■ Task prompt ■
Give the number of lines in the listing below that include the word "Appeal", with nothing more.

■ Given information ■
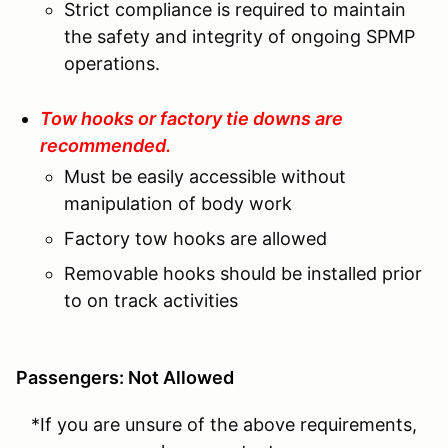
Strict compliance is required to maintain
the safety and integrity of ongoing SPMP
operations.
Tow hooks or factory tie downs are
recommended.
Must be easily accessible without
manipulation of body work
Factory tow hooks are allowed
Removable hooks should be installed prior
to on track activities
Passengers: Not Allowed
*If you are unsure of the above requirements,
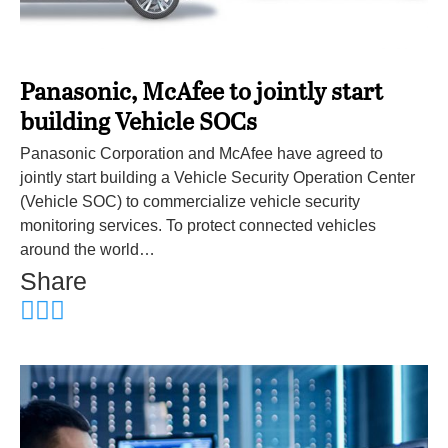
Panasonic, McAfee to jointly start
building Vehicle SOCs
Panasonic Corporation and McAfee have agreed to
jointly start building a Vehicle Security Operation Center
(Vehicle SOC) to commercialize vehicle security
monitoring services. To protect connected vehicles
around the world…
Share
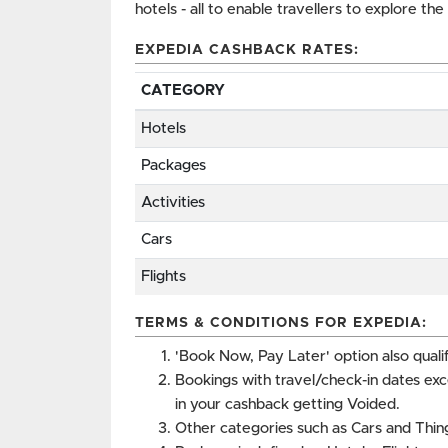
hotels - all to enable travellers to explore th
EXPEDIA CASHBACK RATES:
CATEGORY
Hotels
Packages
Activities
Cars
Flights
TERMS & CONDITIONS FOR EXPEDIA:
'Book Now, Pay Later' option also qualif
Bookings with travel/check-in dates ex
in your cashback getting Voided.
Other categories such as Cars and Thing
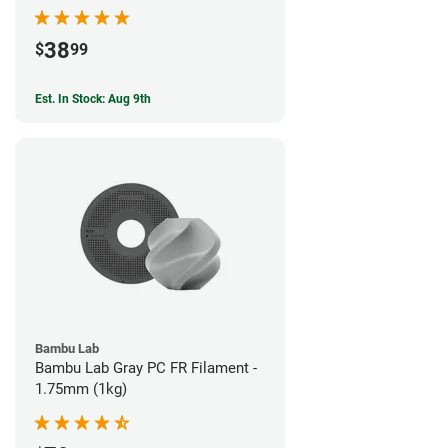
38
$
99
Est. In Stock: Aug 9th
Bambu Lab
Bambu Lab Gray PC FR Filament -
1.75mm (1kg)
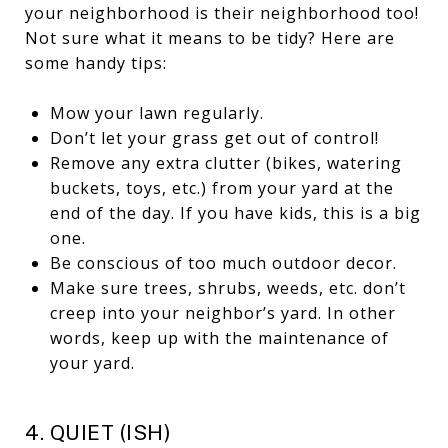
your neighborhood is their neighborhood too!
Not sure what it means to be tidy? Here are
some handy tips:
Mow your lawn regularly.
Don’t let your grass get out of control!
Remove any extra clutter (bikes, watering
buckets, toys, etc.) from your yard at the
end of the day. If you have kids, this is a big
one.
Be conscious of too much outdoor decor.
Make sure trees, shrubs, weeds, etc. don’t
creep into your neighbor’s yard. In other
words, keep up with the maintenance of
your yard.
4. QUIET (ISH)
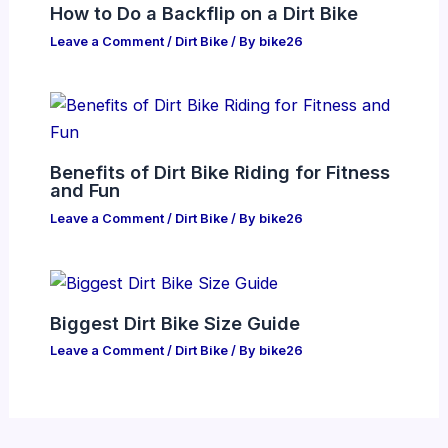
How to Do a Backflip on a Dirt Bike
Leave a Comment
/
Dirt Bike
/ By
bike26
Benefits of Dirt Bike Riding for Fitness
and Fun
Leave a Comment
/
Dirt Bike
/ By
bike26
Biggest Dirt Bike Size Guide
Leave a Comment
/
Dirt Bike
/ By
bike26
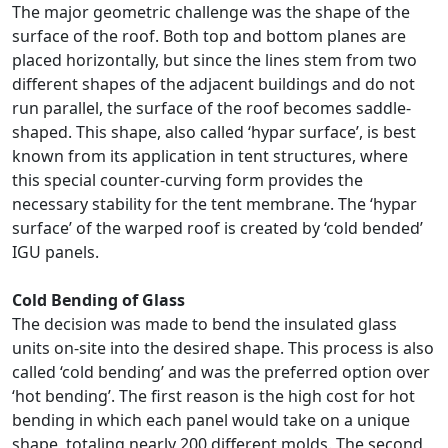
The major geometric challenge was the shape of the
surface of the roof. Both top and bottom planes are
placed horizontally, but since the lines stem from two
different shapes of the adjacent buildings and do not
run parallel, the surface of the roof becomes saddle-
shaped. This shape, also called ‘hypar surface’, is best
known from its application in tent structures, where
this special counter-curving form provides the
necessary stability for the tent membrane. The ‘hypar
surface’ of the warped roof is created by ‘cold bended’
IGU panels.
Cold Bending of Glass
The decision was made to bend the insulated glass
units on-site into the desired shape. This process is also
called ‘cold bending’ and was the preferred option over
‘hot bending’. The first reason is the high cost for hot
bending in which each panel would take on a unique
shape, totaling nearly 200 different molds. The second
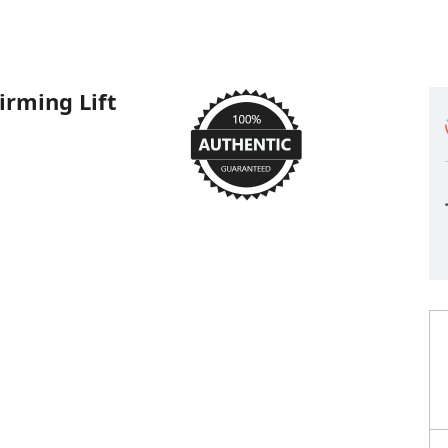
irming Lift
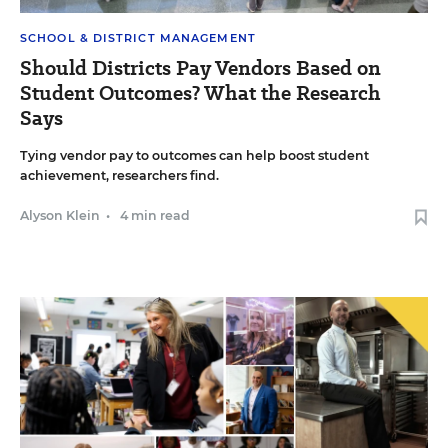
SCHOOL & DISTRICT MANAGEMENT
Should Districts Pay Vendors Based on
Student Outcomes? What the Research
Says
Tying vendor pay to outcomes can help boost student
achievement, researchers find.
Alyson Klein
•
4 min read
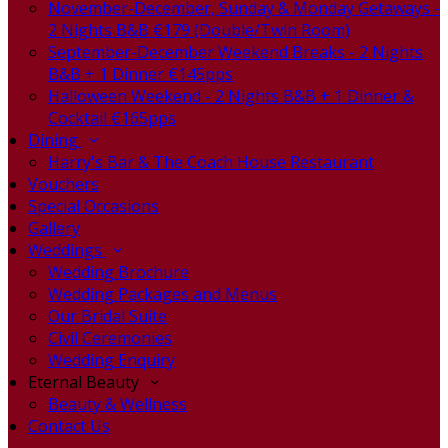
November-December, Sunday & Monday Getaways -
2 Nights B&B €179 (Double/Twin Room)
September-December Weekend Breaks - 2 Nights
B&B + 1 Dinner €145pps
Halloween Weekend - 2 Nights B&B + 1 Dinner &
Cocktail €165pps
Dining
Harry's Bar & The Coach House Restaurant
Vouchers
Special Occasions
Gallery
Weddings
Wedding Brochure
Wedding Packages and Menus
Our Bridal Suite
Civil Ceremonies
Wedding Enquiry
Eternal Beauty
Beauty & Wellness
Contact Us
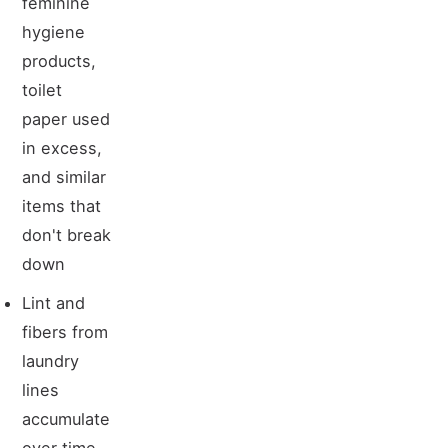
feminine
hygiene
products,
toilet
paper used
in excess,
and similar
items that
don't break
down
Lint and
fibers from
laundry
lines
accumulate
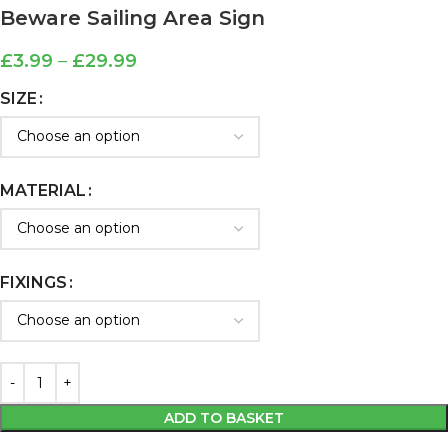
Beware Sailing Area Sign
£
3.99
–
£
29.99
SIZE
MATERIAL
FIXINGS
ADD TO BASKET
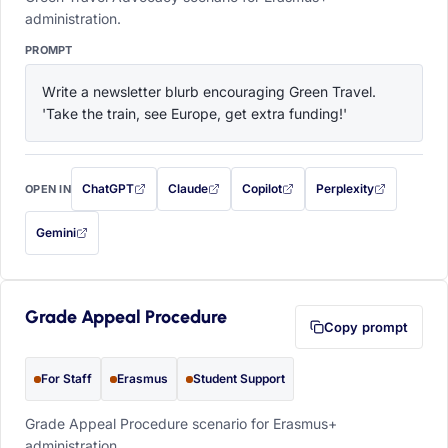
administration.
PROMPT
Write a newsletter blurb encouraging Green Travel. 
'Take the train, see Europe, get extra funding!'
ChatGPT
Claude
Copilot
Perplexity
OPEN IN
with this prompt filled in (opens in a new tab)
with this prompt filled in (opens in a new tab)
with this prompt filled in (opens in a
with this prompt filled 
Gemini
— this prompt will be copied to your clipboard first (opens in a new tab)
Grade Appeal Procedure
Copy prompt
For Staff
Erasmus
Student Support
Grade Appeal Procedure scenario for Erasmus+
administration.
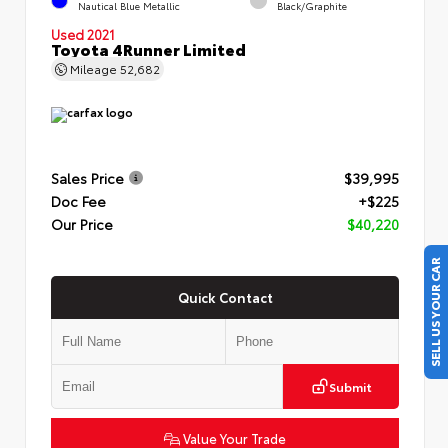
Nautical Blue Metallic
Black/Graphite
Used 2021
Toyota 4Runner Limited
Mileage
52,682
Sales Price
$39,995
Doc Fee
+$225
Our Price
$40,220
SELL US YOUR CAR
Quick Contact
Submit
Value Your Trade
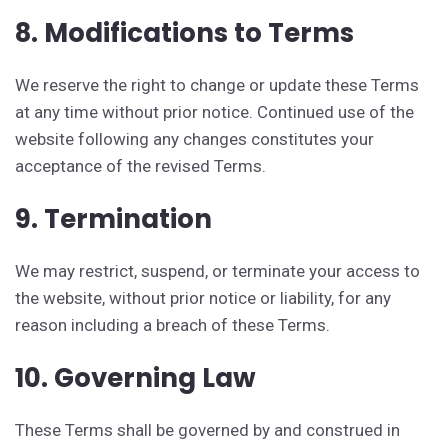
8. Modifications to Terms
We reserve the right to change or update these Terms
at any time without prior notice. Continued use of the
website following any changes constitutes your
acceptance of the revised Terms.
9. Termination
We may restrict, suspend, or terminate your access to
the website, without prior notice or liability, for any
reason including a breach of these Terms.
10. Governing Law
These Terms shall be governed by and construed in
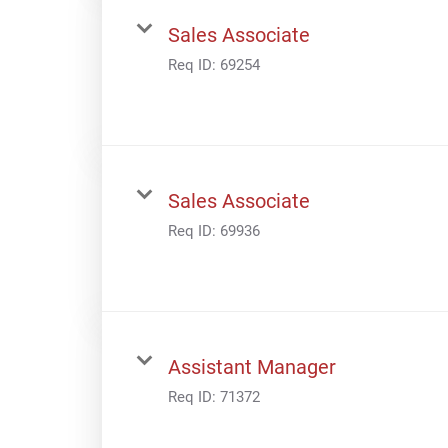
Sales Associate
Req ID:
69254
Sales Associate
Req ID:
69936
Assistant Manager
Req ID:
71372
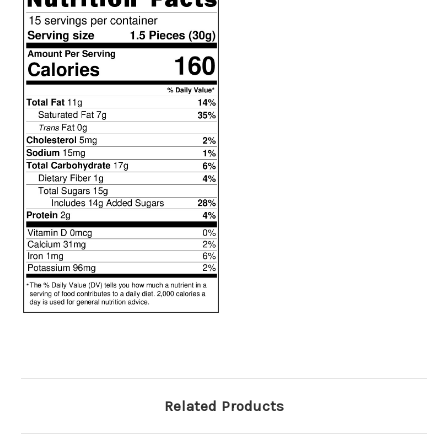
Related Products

■ Answer to this task ■
2